DATA EXTRACT ::
= Beginning of Section =

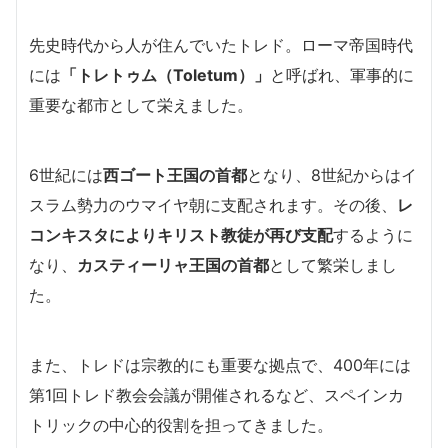
先史時代から人が住んでいたトレド。ローマ帝国時代
には
「トレトゥム（Toletum）」
と呼ばれ、軍事的に
重要な都市として栄えました。
6世紀には
西ゴート王国の首都
となり、8世紀からはイ
スラム勢力のウマイヤ朝に支配されます。その後、
レ
コンキスタによりキリスト教徒が再び支配
するように
なり、
カスティーリャ王国の首都
として繁栄しまし
た。
また、トレドは宗教的にも重要な拠点で、400年には
第1回トレド教会会議が開催されるなど、スペインカ
トリックの中心的役割を担ってきました。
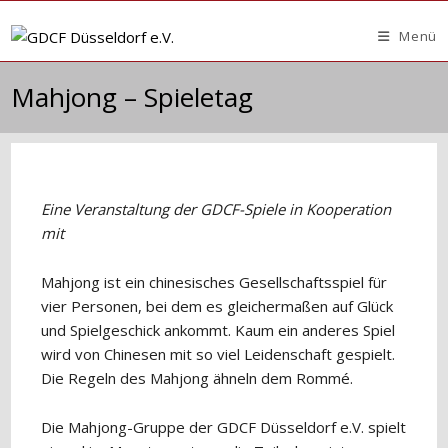
Zum
Inhalt
Menü
springen
Mahjong – Spieletag
Eine Veranstaltung der GDCF-Spiele in Kooperation
mit
Mahjong ist ein chinesisches Gesellschaftsspiel für
vier Personen, bei dem es gleichermaßen auf Glück
und Spielgeschick ankommt. Kaum ein anderes Spiel
wird von Chinesen mit so viel Leidenschaft gespielt.
Die Regeln des Mahjong ähneln dem Rommé.
Die Mahjong-Gruppe der GDCF Düsseldorf e.V. spielt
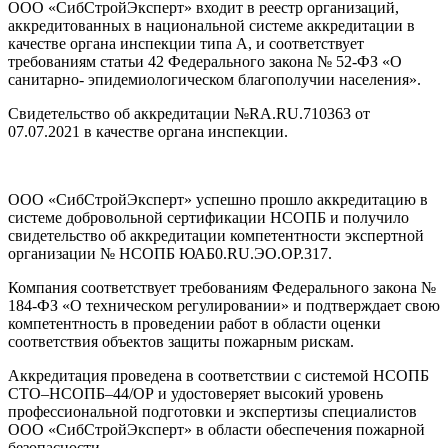
ООО «СибСтройЭксперт» входит в реестр организаций,
аккредитованных в национальной системе аккредитации в
качестве органа инспекции типа А, и соответствует
требованиям статьи 42 Федерального закона № 52-ФЗ «О
санитарно- эпидемиологическом благополучии населения».
Свидетельство об аккредитации №RA.RU.710363 от
07.07.2021 в качестве органа инспекции.
ООО «СибСтройЭксперт» успешно прошло аккредитацию в
системе добровольной сертификации НСОПБ и получило
свидетельство об аккредитации компетентности экспертной
организации № НСОПБ ЮАБ0.RU.ЭО.ОР.317.
Компания соответствует требованиям Федерального закона №
184-ФЗ «О техническом регулировании» и подтверждает свою
компетентность в проведении работ в области оценки
соответствия объектов защиты пожарным рискам.
Аккредитация проведена в соответствии с системой НСОПБ
СТО–НСОПБ–44/ОР и удостоверяет высокий уровень
профессиональной подготовки и экспертизы специалистов
ООО «СибСтройЭксперт» в области обеспечения пожарной
безопасности.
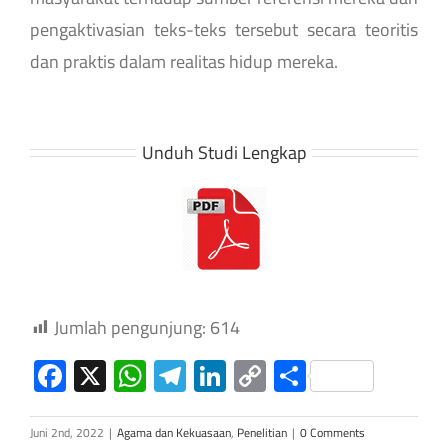
pengaktivasian teks-teks tersebut secara teoritis
dan praktis dalam realitas hidup mereka.
Unduh Studi Lengkap
Jumlah pengunjung:
614
Facebook
X
WhatsApp
Telegram
LinkedIn
Copy
Share
Link
Juni 2nd, 2022
|
Agama dan Kekuasaan
,
Penelitian
|
0 Comments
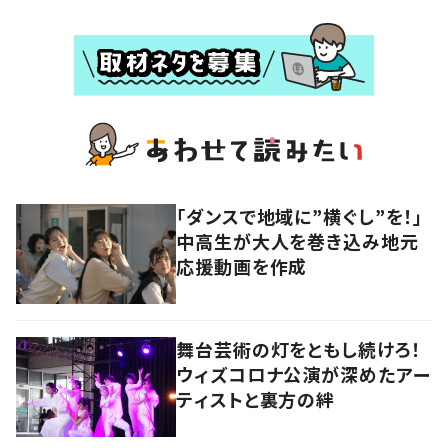
「ダンスで地域に”横ぐし”を！」
中高生が大人を巻き込み地元
応援動画を作成
舞台芸術の灯をともし続けろ！
ウィズコロナ公演が深めたアー
ティストと裏方の絆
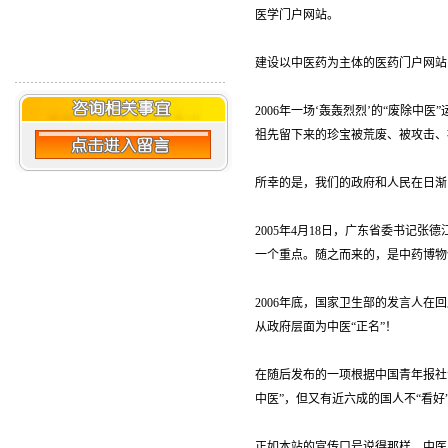
医学门户网站。
建设以中医药为主体的医药门户网站
2006年一场‘轰轰烈烈’的“废除中
祖先留下来的珍宝被荒废、被攻击、
所幸的是，我们的政府和人民在日渐
2005年4月18日，广东省委书记
一个重点。随之而来的，是中药博物
2006年底，国家卫生部的发言人在
从政府层面为中医“正名”！
在随后发布的一项根据中国青年报社会
中医”，但又有近六成的国人不“看好
正如本站的宣传口号说得那样，中医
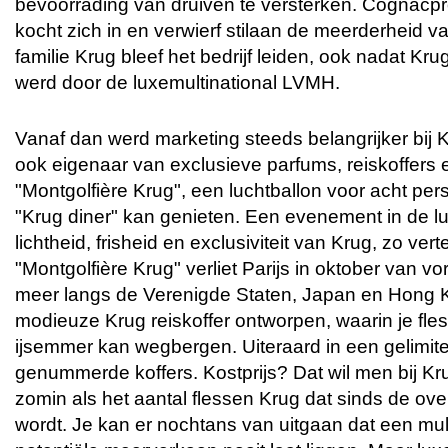
bevoorrading van druiven te versterken. Cognacp
kocht zich in en verwierf stilaan de meerderheid 
familie Krug bleef het bedrijf leiden, ook nadat K
werd door de luxemultinational LVMH.
Vanaf dan werd marketing steeds belangrijker bij K
ook eigenaar van exclusieve parfums, reiskoffers 
"Montgolfière Krug", een luchtballon voor acht pe
"Krug diner" kan genieten. Een evenement in de lu
lichtheid, frisheid en exclusiviteit van Krug, zo ve
"Montgolfière Krug" verliet Parijs in oktober van vo
meer langs de Verenigde Staten, Japan en Hong 
modieuze Krug reiskoffer ontworpen, waarin je fles
ijsemmer kan wegbergen. Uiteraard in een gelimite
genummerde koffers. Kostprijs? Dat wil men bij Kr
zomin als het aantal flessen Krug dat sinds de o
wordt. Je kan er nochtans van uitgaan dat een mu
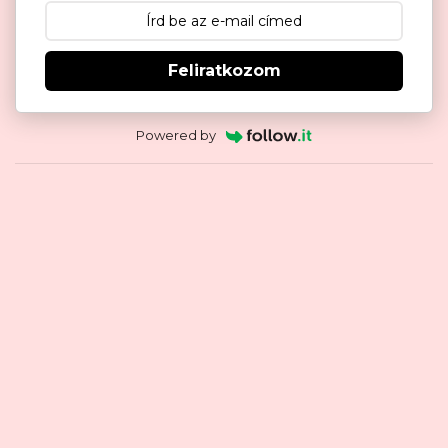
Feliratkozom
Powered by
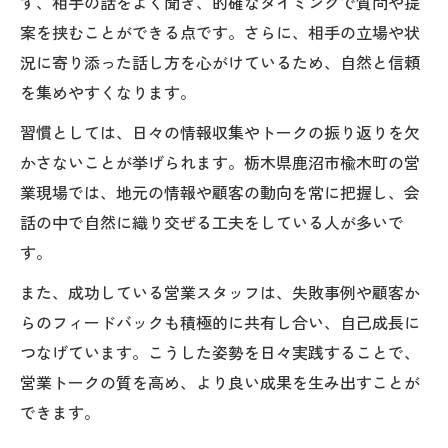
ず、相手の話をよく聞き、的確なタイミングで質問や提
案を挟むことができる点です。さらに、相手の立場や状
況に寄り添った話し方を心がけているため、自然と信頼
を集めやすくなります。
習慣としては、日々の情報収集やトークの振り返りを欠
かさないことが挙げられます。栃木県鹿沼市楡木町の営
業現場では、地元の情報や顧客の動向を常に把握し、会
話の中で自然に織り交ぜる工夫をしている人が多いで
す。
また、成功している営業スタッフは、失敗事例や顧客か
らのフィードバックも積極的に共有し合い、自己成長に
つなげています。こうした姿勢を日々実践することで、
営業トークの質を高め、より良い成果を生み出すことが
できます。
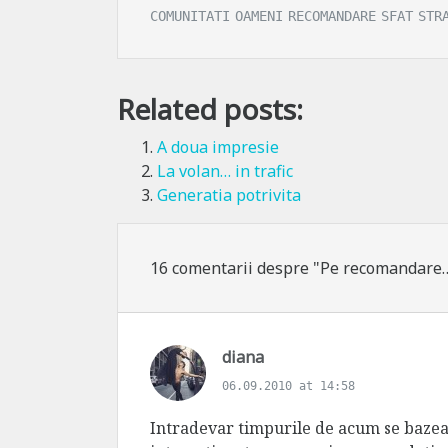
COMUNITATI
OAMENI
RECOMANDARE
SFAT
STR
Related posts:
A doua impresie
La volan… in trafic
Generatia potrivita
16 comentarii despre "Pe recomandare
s
diana
a
06.09.2010 at 14:58
y
s
Intradevar timpurile de acum se baz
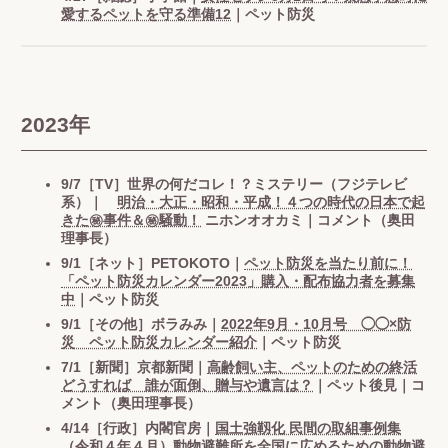
愛するペットを守る準備12
｜ペット防災
2023年
9/7［TV］世界の何だコレ！？ミステリー（フジテレビ
系）｜
明治・大正・昭和・平成！４つの時代の日本で起
きた㊙︎事件＆㊙︎騒動！
ニホンオオカミ｜コメント（奥田
理事長）
9/1［ネット］PETOKOTO｜
ペット防災を当たり前に！
「ペット防災カレンダー2023」購入・配布協力者を募集
中
｜ペット防災
9/1［その他］ボラみみ｜
2022年9月・10月号 ◯◯×防
災 ペット防災カレンダー紹介
｜ペット防災
7/1［新聞］京都新聞｜
高齢飼い主、ペットのための終活
どうすれば 誰が面倒、贈与や遺言は？
｜ペット後見｜コ
メント（奥田理事長）
4/14［行政］内閣官房｜
国土強靱化 民間の取組事例集
（令和４年４月）
動物避難所を全国に広めるための動物避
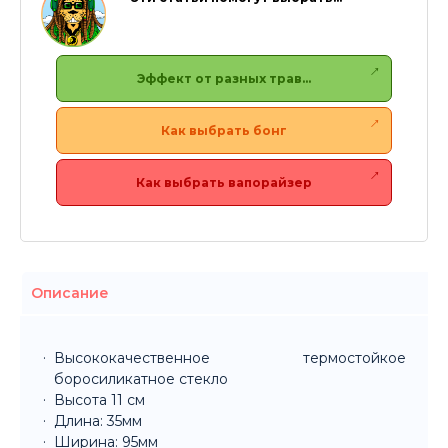
Эффект от разных трав…
Как выбрать бонг
Как выбрать вапорайзер
Описание
Высококачественное термостойкое
боросиликатное стекло
Высота 11 см
Длина: 35мм
Ширина: 95мм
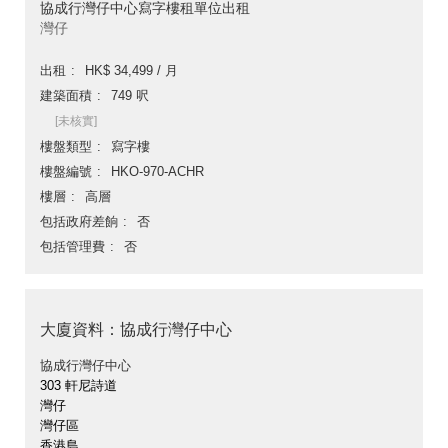
協成行灣仔中心寫字樓租單位出租
灣仔
出租
HK$ 34,499 / 月
建築面積
749 呎
[未核實]
樓盤類型
寫字樓
樓盤編號
HKO-970-ACHR
樓層
高層
包括政府差餉
否
包括管理費
否
大廈資料：協成行灣仔中心
協成行灣仔中心
303 軒尼詩道
灣仔
灣仔區
香港島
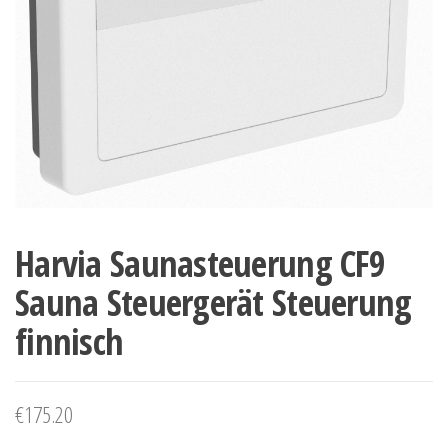
Harvia Saunasteuerung CF9
Sauna Steuergerät Steuerung
finnisch
€
175.20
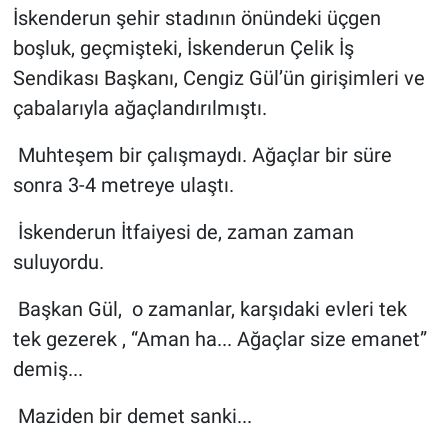
İskenderun şehir stadının önündeki üçgen
boşluk, geçmişteki, İskenderun Çelik İş
Sendikası Başkanı, Cengiz Gül’ün girişimleri ve
çabalarıyla ağaçlandırılmıştı.
Muhteşem bir çalışmaydı. Ağaçlar bir süre
sonra 3-4 metreye ulaştı.
İskenderun İtfaiyesi de, zaman zaman
suluyordu.
Başkan Gül, o zamanlar, karşıdaki evleri tek
tek gezerek , “Aman ha... Ağaçlar size emanet”
demiş...
Maziden bir demet sanki...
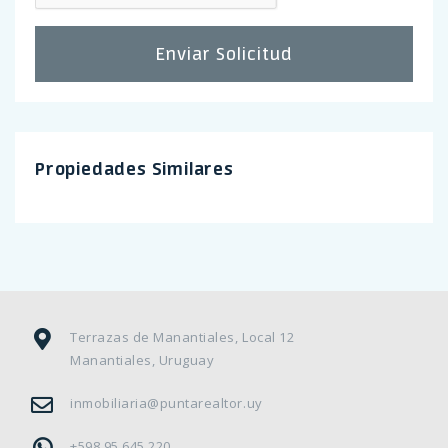
Enviar Solicitud
Propiedades Similares
Terrazas de Manantiales, Local 12
Manantiales, Uruguay
inmobiliaria@puntarealtor.uy
+598 95 645 220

= End of Section =

Give the number of lines in the data that include the string "GDCF", please, and nothing else.

2